→ Your task: Search the data for the string "Nederland", and report each line where it is found.

→ The records:
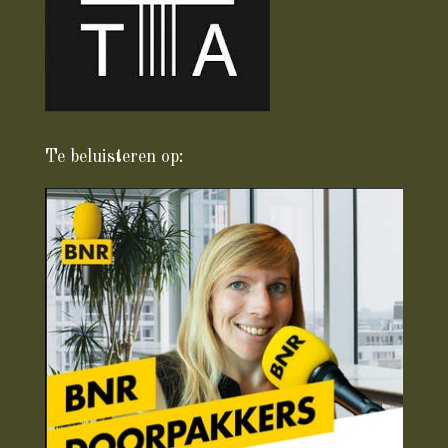
Te beluisteren op:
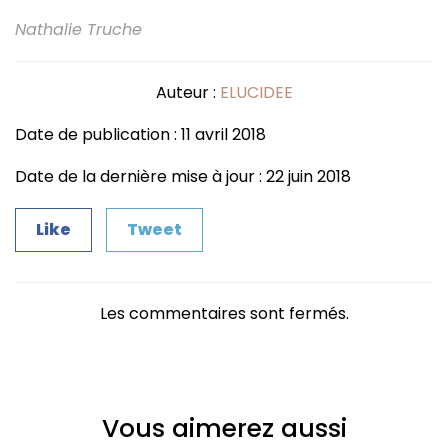
Nathalie Truche
Auteur :
ELUCIDEE
Date de publication : 11 avril 2018
Date de la dernière mise à jour : 22 juin 2018
Like
Tweet
Les commentaires sont fermés.
Vous aimerez aussi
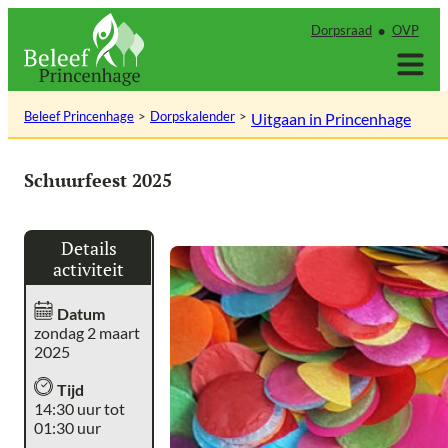
Ga
Dorpsraad
OVP
naar
de
inhoud
Beleef Princenhage
Dorpskalender
Uitgaan in Princenhage
Schuurfeest 2025
Details
activiteit
Datum
zondag 2 maart
2025
Tijd
14:30 uur tot
01:30 uur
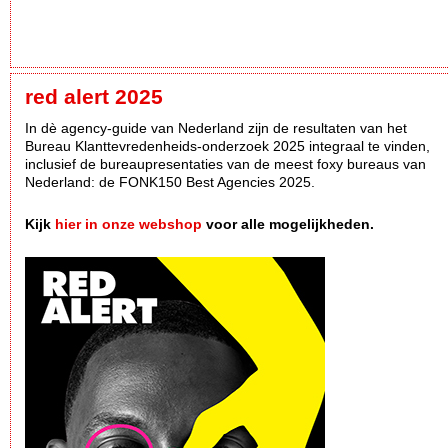
red alert 2025
In dè agency-guide van Nederland zijn de resultaten van het
Bureau Klanttevredenheids-onderzoek 2025 integraal te vinden,
inclusief de bureaupresentaties van de meest foxy bureaus van
Nederland: de FONK150 Best Agencies 2025.
Kijk
hier in onze webshop
voor alle mogelijkheden.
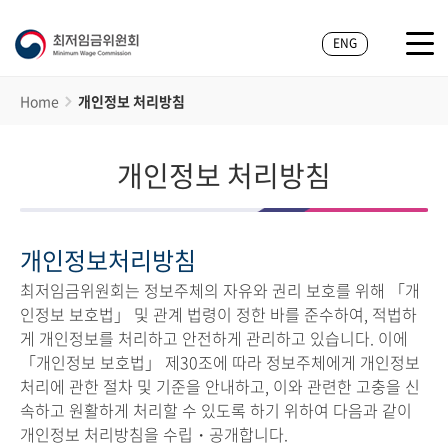
ENG
Home
개인정보 처리방침
개인정보 처리방침
개인정보처리방침
최저임금위원회는 정보주체의 자유와 권리 보호를 위해 「개
인정보 보호법」 및 관계 법령이 정한 바를 준수하여, 적법하
게 개인정보를 처리하고 안전하게 관리하고 있습니다. 이에
「개인정보 보호법」 제30조에 따라 정보주체에게 개인정보
처리에 관한 절차 및 기준을 안내하고, 이와 관련한 고충을 신
속하고 원활하게 처리할 수 있도록 하기 위하여 다음과 같이
개인정보 처리방침을 수립・공개합니다.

→ Answer for the task:
In dè agency-guide van Nederland zijn de resultaten van het
Nederland: de FONK150 Best Agencies 2025.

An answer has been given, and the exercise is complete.